The Generalist

What are rights?

If you live alone on a desert island you have no need of rights. To you, they are meaningless.

You do, however, have responsibilities. These are things you must do if you are to continue living.

You have no choice in the matter. These rules are inextricably linked to your existence by a power much greater than any living being. Sickness, weakness, and, ultimately, death follow any attempt to avoid them.

You must, for example, find a way to obtain food and shelter.

If you want more than just bare survival, you must find ways of understanding your situation so that you do not toil needlessly thereby causing yourself more pain than happiness. The rules must be obeyed if you are to obtain your goals, whatever they may be.

At this point, you have no rights, only responsibilities. You must do these things or suffer the consequences, which might, depending on how well you perform them, include death.

But, what if, one day, you notice that you are not alone on the island. There is another person there!

You might realize that cooperation with this other person would benefit you. Everything becomes easier where there is cooperation.

You might also realize that things could be worse, too. What if this person tries to steal from you? What if you fight with this person? All you’ve worked for could be lost.

If both of you clearly understand the situation, you will realize that each person has these same responsibilities to provide for himself – nourishment, health, rest, shelter… all the way to happiness.

You might realize that these responsibilities come from a power much greater than either of you and that the responsibility to respond correctly in how you treat the other person also comes from that greater power.

You might both realize that any attempt to stop your neighbor from carrying out these responsibilities will be destructive. You know this because you know you will fight for your ability to perform them. You don’t have a choice. A higher power has determined that you must do them or die. You will fight so that you can do them.

With this realization that you have both made, the concept of rights is born.

You have both recognized each other’s responsibilities and you have agreed to respect them. These are rights.

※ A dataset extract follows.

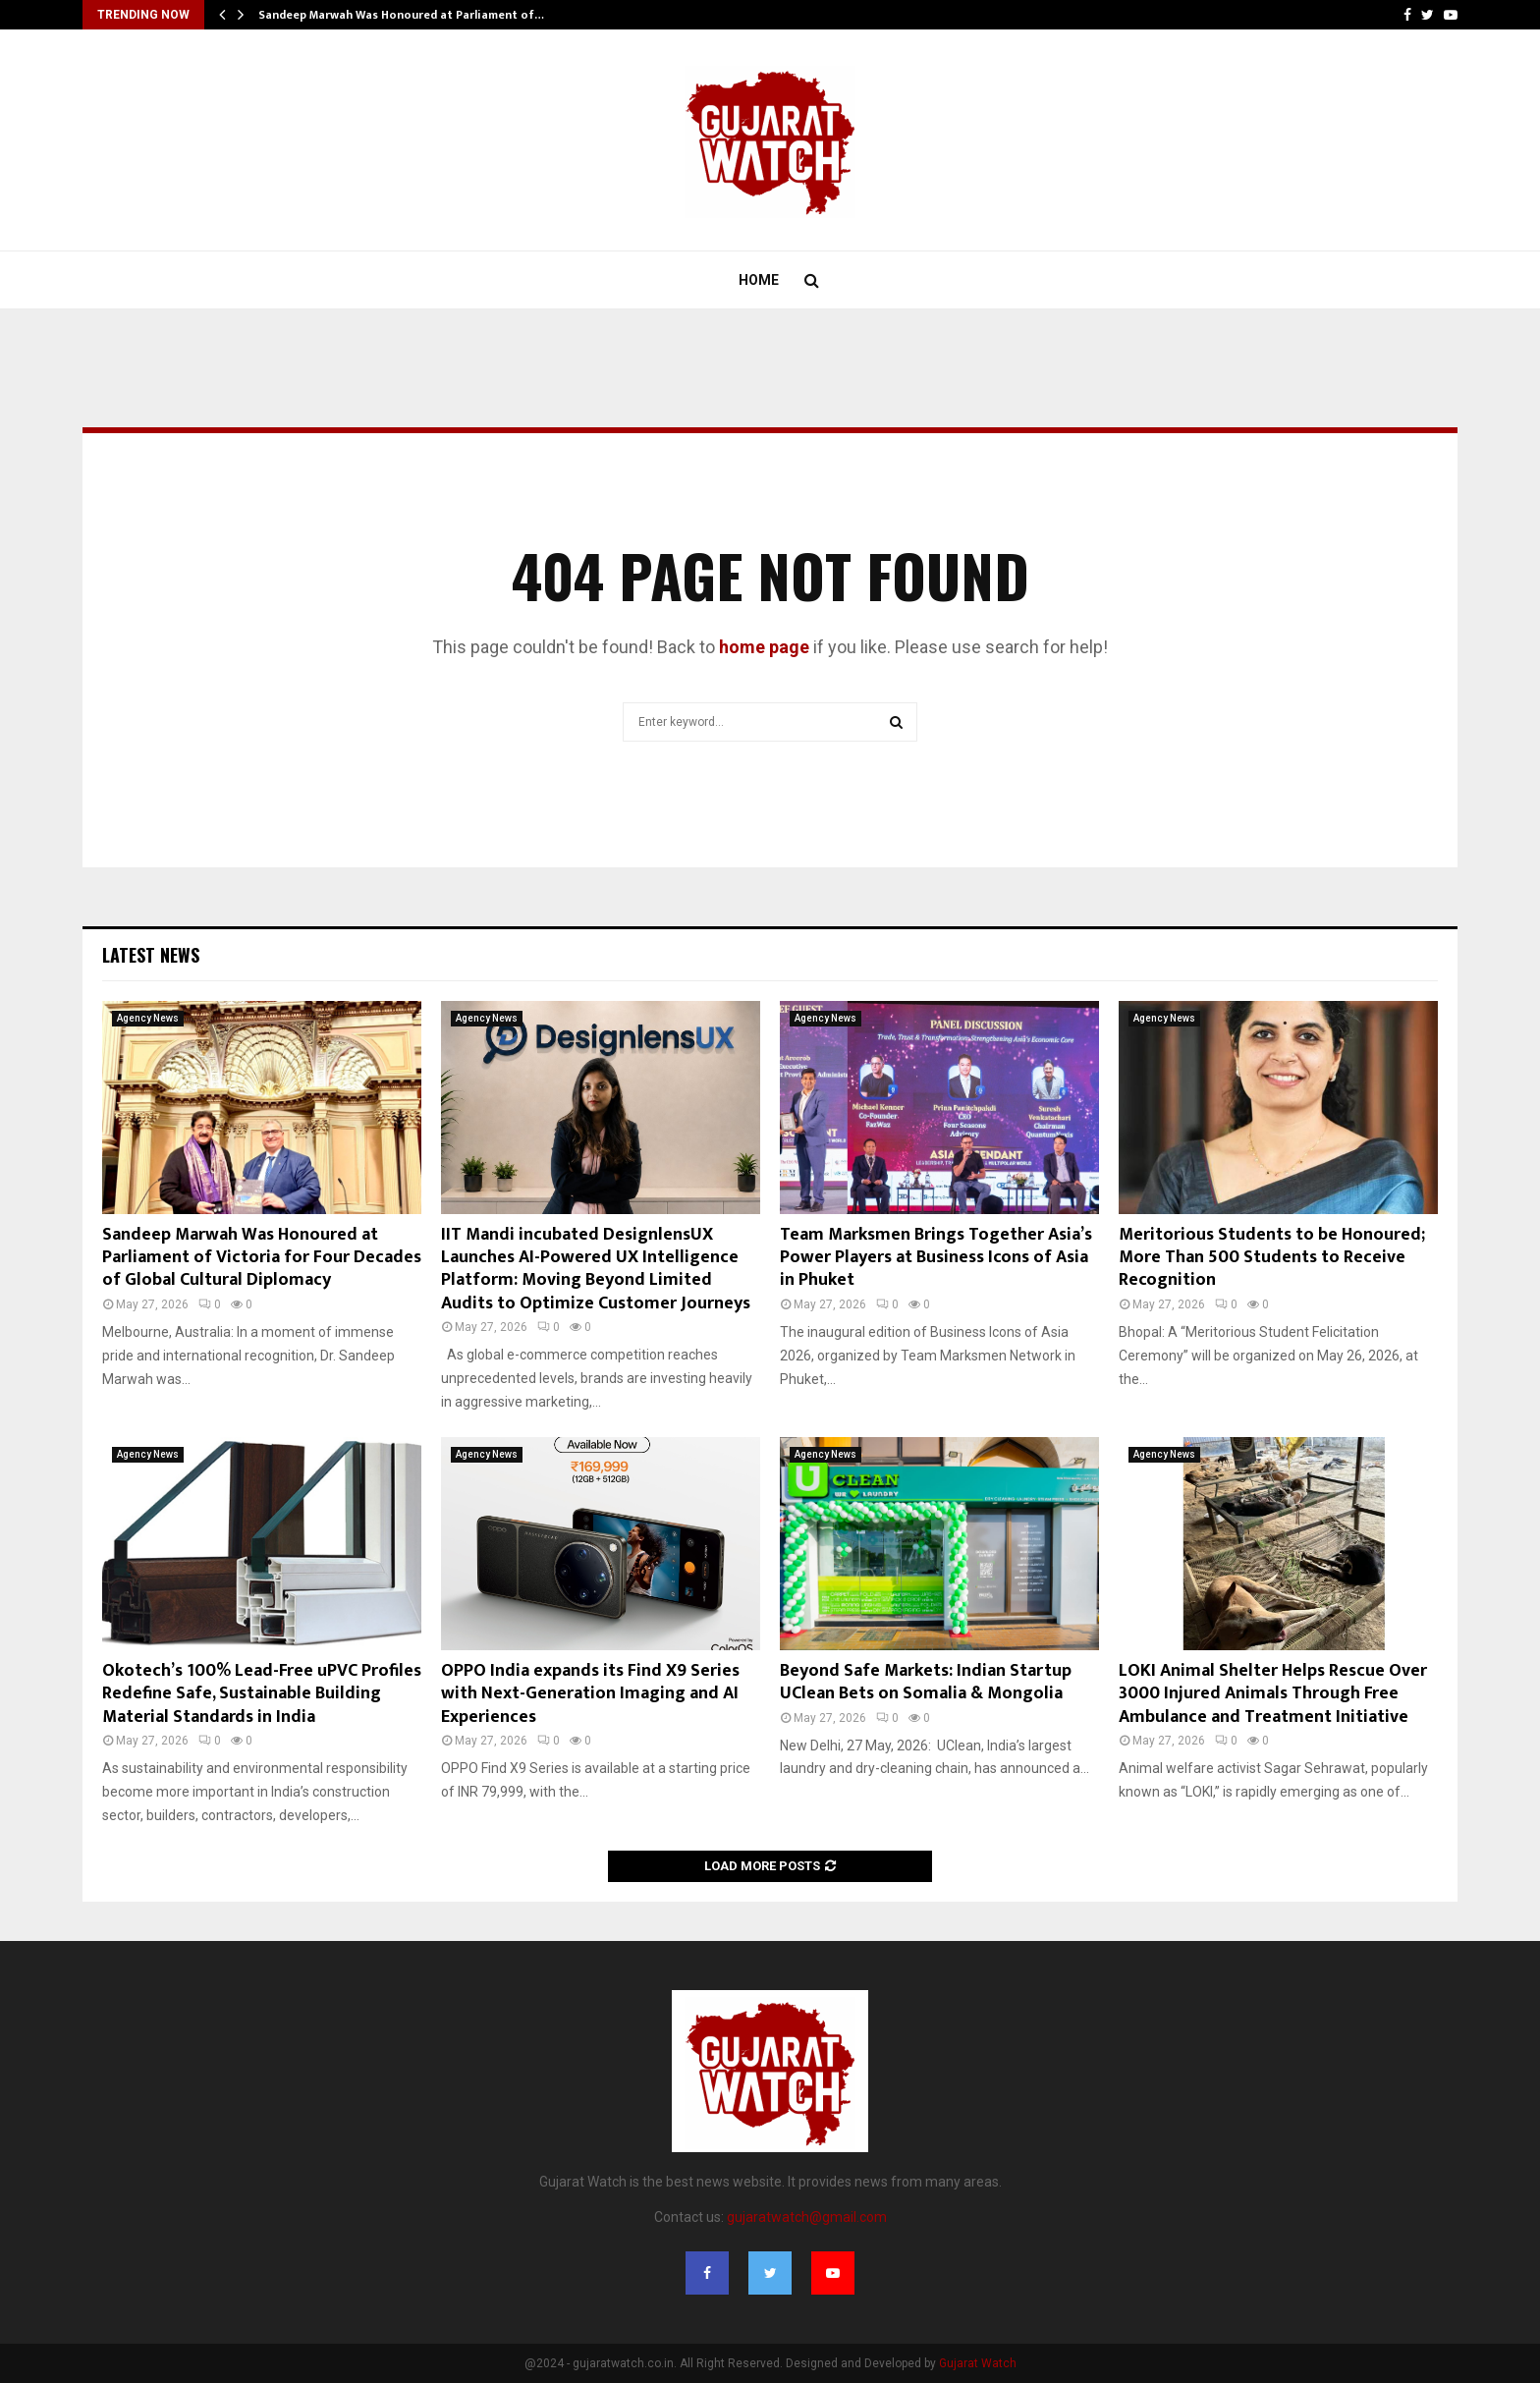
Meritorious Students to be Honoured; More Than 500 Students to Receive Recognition (1272, 1258)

Put simply, your rights are your responsibilities seen from the point of view of another party.

It now becomes easy to see why rights are “Creator” given, doesn’t it? It doesn’t matter what you call that higher power. You can call it God if that suits you. You can call it the universe, or nature. Or creator. Whatever you call it, you were created by it and you are dependent upon it. Its edicts are non-negotiable by anyone anywhere. No higher power exists.

It also now becomes easy to see why these rights are unalienable. As long as you exist, you and only you will suffer the consequences of not performing these responsibilities. If someone chooses not to respect their existence, they don’t disappear because of it. You still have them. In fact, you have no means of avoiding them, or transferring them to anyone else, in any way at all.

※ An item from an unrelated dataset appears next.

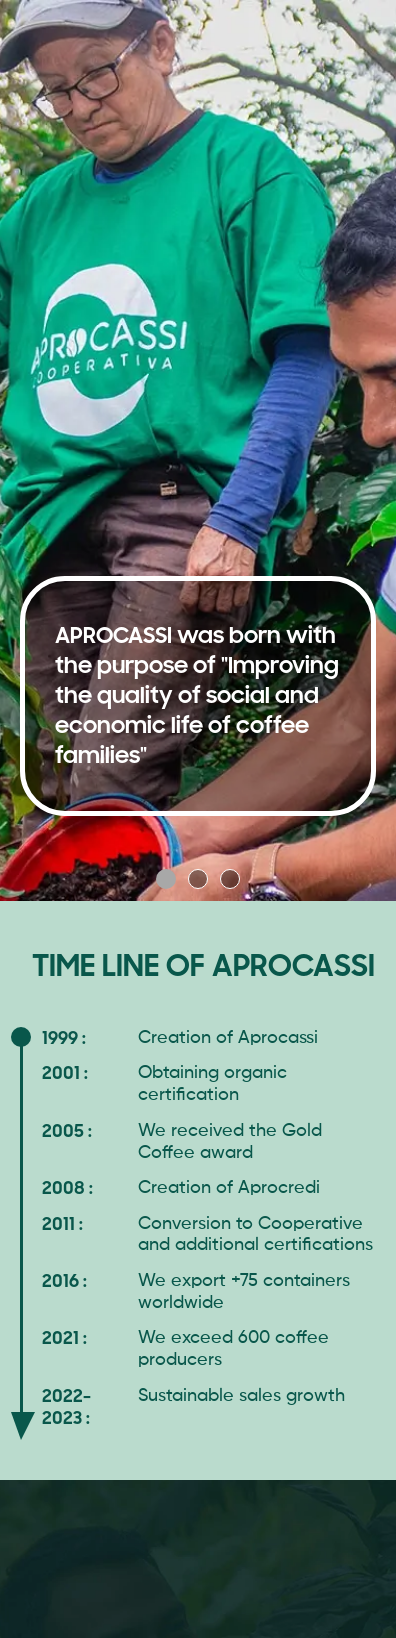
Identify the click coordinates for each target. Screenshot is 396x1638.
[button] (166, 879)
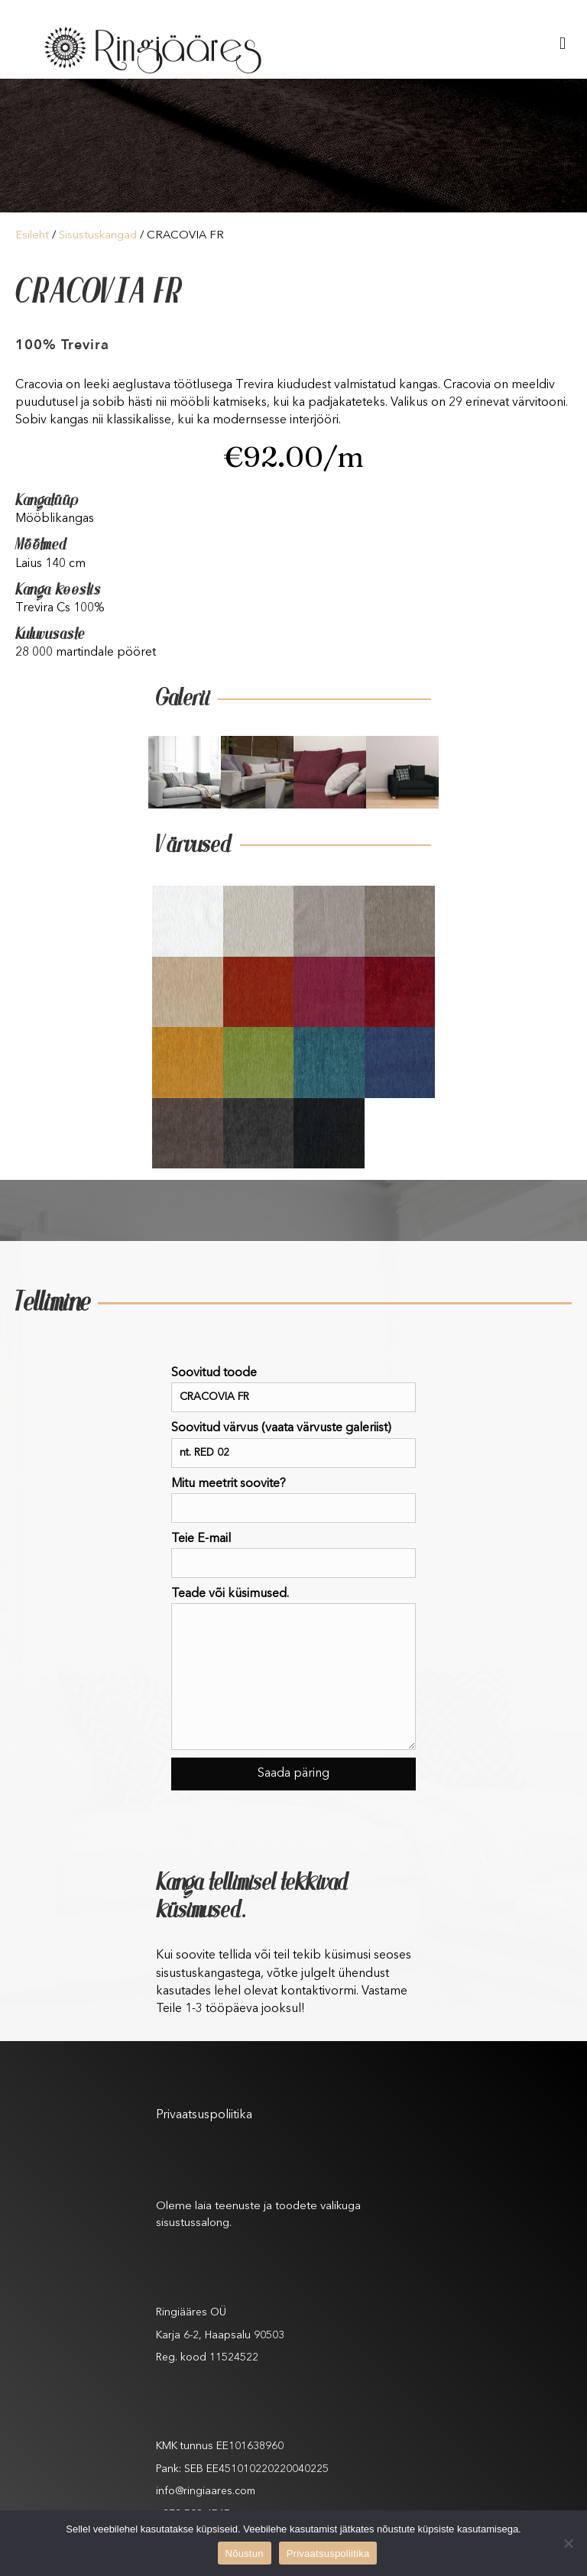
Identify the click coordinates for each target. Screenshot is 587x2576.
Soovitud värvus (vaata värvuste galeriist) (293, 1444)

It now also becomes evident what happens when these responsibilities, i.e., rights, are not respected.

Now you know what rights are. You know they are creator given. You know they are unalienable. Now for your homework:

Does government grant rights?

What are the consequences when rights are not respected?

Do states have rights?

Is healthcare a right?

Does one have a right to bear arms?

Do animals have rights?

Do fetuses have rights?

I may write answers to these questions or I may not. You don’t need me to. If you bother to think a bit, and you are honest, you’ll see the answers clearly for yourself.